Une économie ravagée

La situation économique est désastreuse. La guerre jette un voile pudique sur une économie déjà largement à la dérive depuis plusieurs décennies. Mais que vivent concrètement les Ukrainiens en 2022 ? En 2022, le PIB s’est effondré de 30 % et des secteurs comme le bâtiment se sont contractés des deux tiers. La situation de guerre engloutit l’économie du pays. Les gens n’ont plus d’emploi. Le taux de chômage est estimé à plus de 25 % et les estimations penchent pour un tiers de la population sans emploi fin 2022. L’Organisation internationale du Travail estime que plus de 5 millions d’emplois ont disparu. Les voisins ont des taux de chômage d’environ 10 %. À cette population sans revenus, il faut ajouter les pénuries et l’inflation estimé à 10-15 % et des pronostics pour 2023 voisinant les 30 %.

Faire la guerre est une chose, décider de la prolonger dans une telle situation pose question. Les Ukrainiens sont ruinés, ils n’ont pas d’emploi. La vie devient très difficile. L’État lui-même dispose de ce fait de bien moins de rentrées fiscales. Sans l’aide de l’Occident qui supporte à ce jour un coût mensuel estimé à près de 5 milliards, le pays serait en faillite. Or, les estimations du coût de la reconstruction par la Banque mondiale flirte avec les 400 milliards, soit 2 à 3 ans de la richesse nationale. « Les besoins de financement pour faire fonctionner l’État ukrainien sont de 5 milliards de dollars par mois », dit Volodymyr Vakhitov, économiste à la Kyiv School of Economics.

Une population de réfugiés miséreux

Après l’exil de millions d’Ukrainiens, il semblerait que la population revienne. Mais ces déplacements à l’intérieur du pays ou avec les pays limitrophes augmentent la portion d’inactifs sans perspective aujourd’hui. Les dommages de la guerre sont inestimables. Le Premier ministre parle de plus de 700 milliards en incluant la destruction des infrastructures, la disparition de secteurs dont l’industrie métallurgique. Et les régions prises par les Russes sont les plus riches. Donc, sans elles, les PIB des années à venir seront moitié moindres que dans les années d’avant-guerre.  

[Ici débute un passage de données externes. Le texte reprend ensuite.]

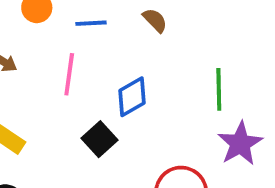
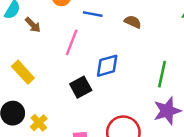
brown semicircle: (155, 20) -> (133, 22), turned -35

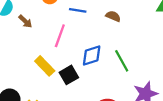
yellow rectangle: (23, 72) -> (45, 66), moved
green line: (162, 74) -> (122, 61), moved, turned -40

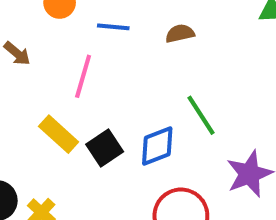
brown semicircle: (113, 16) -> (180, 33), turned -32
blue diamond: (92, 55) -> (157, 146), moved

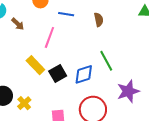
brown semicircle: (180, 33) -> (99, 20), turned 88

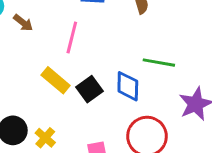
green line: (106, 61) -> (159, 63), turned -45
blue diamond: (84, 74) -> (128, 86), turned -65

Les Ukrainiens sont en droit de s’interroger sur l’intérêt de la guerre pour eux. Pourquoi l’avoir presque provoquée en refusant de négocier le statut russophone des régions de l’Est ? Pourquoi avoir provoqué un front de guerre depuis 2014 en bombardant des Ukrainiens de l’Est ? Eux savent bien que ce sont des faits, avec des morts : 14 000 sans doute. Pourquoi ne pas avoir négocié avec les Russes en vertu des accords de Minsk ? Toutes ces questions sont là, car finalement, la misère est au rendez-vous. Quel sens donner à une telle folie ? Rappelons qu’avant la guerre, l’Ukraine était déjà un des pays le plus pauvres d’Europe !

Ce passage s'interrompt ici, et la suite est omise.